The tar command creates an archive, and gzip is a command to compress a single file. Combined, they create a tar.gz file. Nowadays the tar command alone can compress and extract tar.gz files. (The same applies to other compression formats.)
Compression
$ time tar czf large-pkg.tar.gz large-pkg
real 11m33.942s
user 11m18.811s
sys 0m55.573s
After compression: 5.5 GiB
Extraction
$ time tar xf large-pkg.tar.gz
real 3m39.544s
user 2m1.189s
sys 2m58.317s
Extracting with tar and gzip
$ time sh -c 'gzip -dc large-pkg.tar.gz | tar xf -'
real 3m40.416s
user 2m0.272s
sys 3m0.043s
Speed is almost the same.
Parallel extraction (pigz)
$ time sh -c 'pigz -dc large-pkg.tar.gz | tar xf -'
real 3m53.711s
user 1m38.147s
sys 4m42.893s
Not much change.
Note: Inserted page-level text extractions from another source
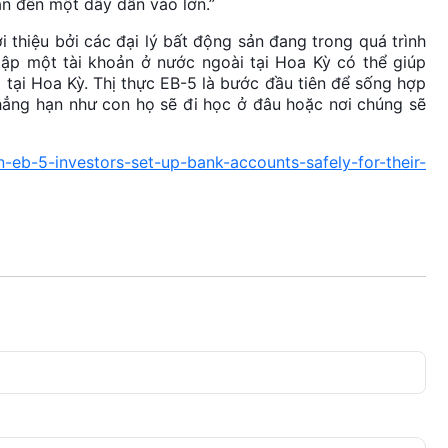
an đến một dây dẫn vào lớn.”
 thiệu bởi các đại lý bất động sản đang trong quá trình
 lập một tài khoản ở nước ngoài tại Hoa Kỳ có thể giúp
 tại Hoa Kỳ. Thị thực EB-5 là bước đầu tiên để sống hợp
chẳng hạn như con họ sẽ đi học ở đâu hoặc nơi chúng sẽ
eb-5-investors-set-up-bank-accounts-safely-for-their-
It seems disk I/O is the bottleneck.
bzip2
Compression
$ time sh -c 'tar cf - large-pkg.1 | bzip2 > large-pkg.tar.bz2'
real 37m22.743s
user 28m40.329s
sys 3m31.000s
After compression: 4.3 GiB
Compression takes long, but the compression ratio is fairly good.
Extraction
$ time sh -c 'bzip2 -dc large-pkg.tar.bz2 | tar xf -'
real 11m31.287s
user 9m52.644s
sys 4m17.974s
Extraction also takes time, but the decompression ratio is fairly good.
xz
Compression
$ time sh -c 'tar cf - large-pkg | xz > large-pkg.tar.xz'
real 125m31.447s
user 124m10.523s
sys 5m18.330s
After compression: 3.3 GiB
Compression ratio is excellent, but it takes too long.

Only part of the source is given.